The messing is back - as if cheeky little minds had never been away. Spitballs were being gobbed into readiness and flung across the Dáil chamber at Leaders' Questions. They'd want an education, some of these pups - but the Taoiseach is no better. He deliberately provoked a schoolyard scrap with Pearse Doherty.
It came after everyone recognised that the Government's sums on ministerial pay reductions didn't add up to what was originally claimed - leading to more humiliating surrenders yesterday, this time of superjunior pay hikes (but even then there were strings attached).
It was like a child putting 50c ostentatiously into the classroom Trócaire box - and then upending it at break time to try to fish some of the coins back out with the end of a ruler.
Not that ruler Micheál's own end is close, not when he can suddenly and spectacularly box Pearse in the face by claiming he got secret sweets from an uncle in America. All hell broke loose. Seán Ó Fearghaíl (which is a classic school principal's name, even though he's a farmer) must have thought he was back in his alma mater of the De La Salle in Kildare.
He tried to keep order, a national school Tricolour somewhere to the left of his desk, as Pearse spat out that he'd been accused of illegality and hurled howls of anguish.

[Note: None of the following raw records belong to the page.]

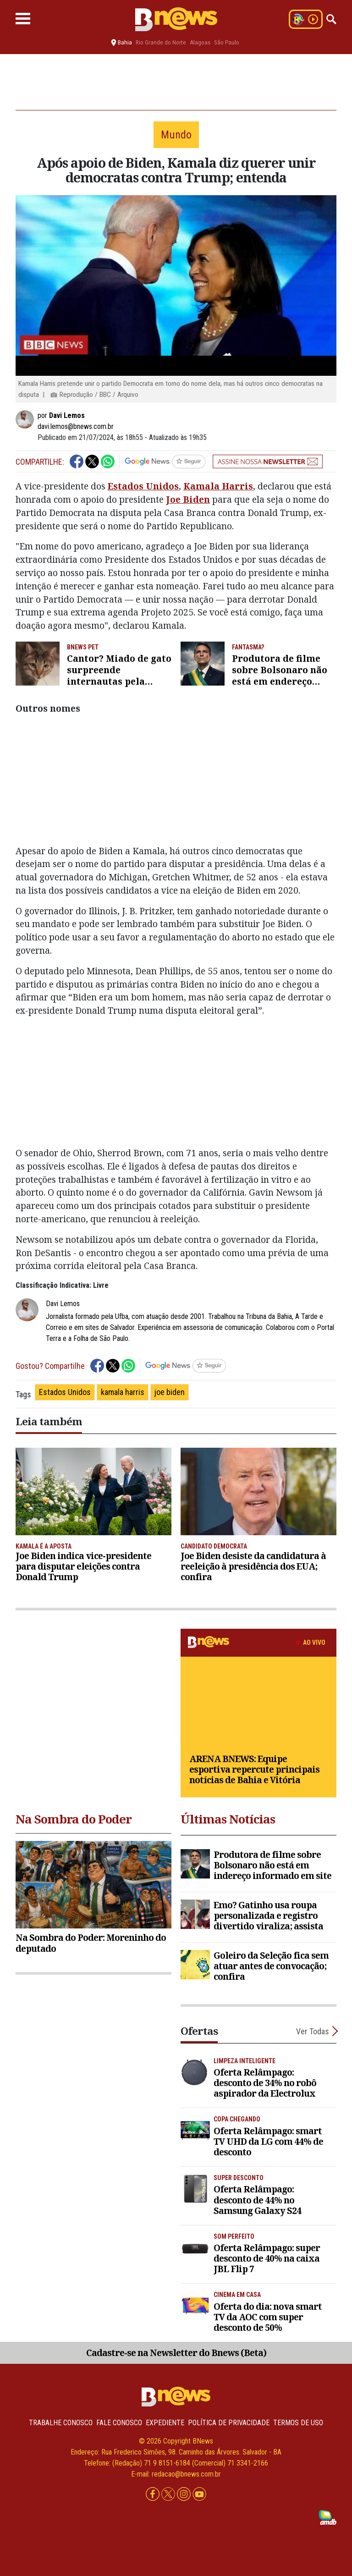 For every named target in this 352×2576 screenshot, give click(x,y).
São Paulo (226, 42)
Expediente (165, 2422)
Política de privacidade (229, 2422)
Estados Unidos (143, 486)
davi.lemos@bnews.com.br (76, 426)
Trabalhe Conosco (61, 2422)
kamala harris (122, 1392)
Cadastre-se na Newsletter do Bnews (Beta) (176, 2352)
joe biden (169, 1392)
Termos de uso (298, 2422)
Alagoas (200, 42)
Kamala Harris (218, 486)
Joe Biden (188, 499)
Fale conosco (119, 2422)
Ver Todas (312, 2031)
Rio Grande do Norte (161, 42) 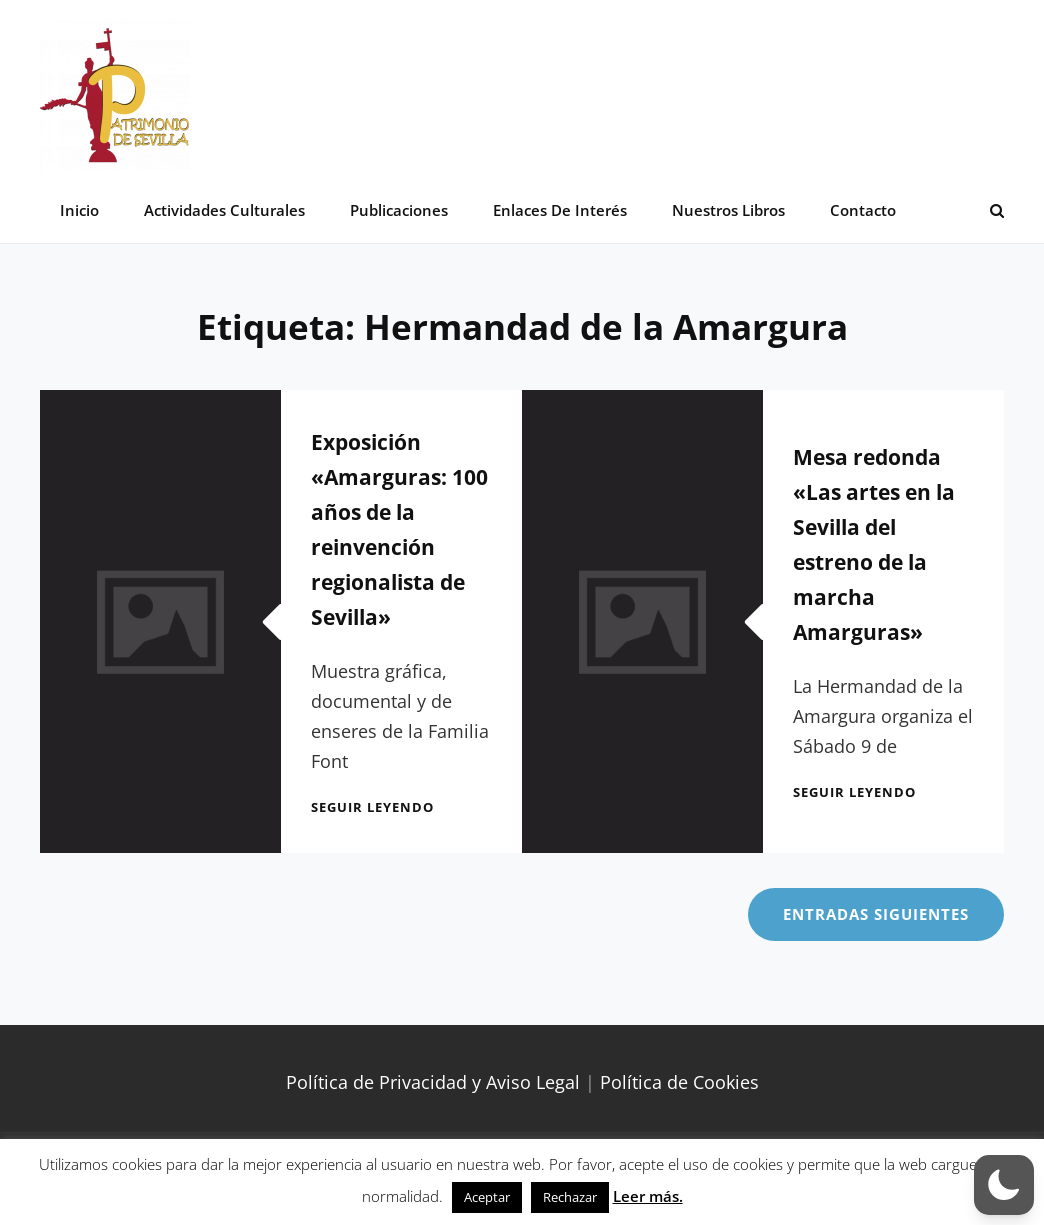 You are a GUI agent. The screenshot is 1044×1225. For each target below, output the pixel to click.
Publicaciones (399, 210)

The class was kicking up no end, probably through knowing their holidays looming, with no chance of anyone imposing any fines for taking time off (the House rises on Thursday and will be back in mid-September).
The Taoiseach had a withdrawal of his nasty charge dragged out of him - so much for his holier-than-thou best-boy act of recent years.
Disappointingly, there was no appearance by Ms Foley, the new Special Needs Assistant, who seems so nice, poised and prime.
There was a sense some of the miscreants were just hoping for her to show up, so they could try and break her, or at least make her shout out loud or even dissolve in tears.
But presumably the return to school for everyone outside the 33rd Dáil - which is heading for hols in the opposite direction - is going well indeed, because it turns out Ms Foley is the very embodiment of the New Normal.
An unfortunate announcer's accident on the 8.30am news on 'Morning Ireland' first christened her 'Norman' Foley. As listeners gasped in horror, the newsreader attempted a correction, but couldn't stop himself referring to her as 'Normal'.
The new 'Normal' Foley cannot have been amused, but had the good sense to responsibly distance herself from the Dáil by attending to matters in her department all day.
She had no desire to see anyone torture the PUP issue, which many of them gleefully did again. Sinn Féin in particular shed bitter tears over people flying off on holiday being brought down to earth by mean-spirited Government potshots.
The Taoiseach pointed out Sinn Féin had taken a blithe holiday from its own position of just last week - that there should be no foreign travel, in line with public health advice.
Thereafter, having aimed a number of sneaky kicks, particularly on political pay, Mary Lou decided to behave and diligently attended to her books, popping a pair of serious specs on her nose. She paid almost no notice as Micheál Martin and her pal Pearse had a drag-out fight on the floor.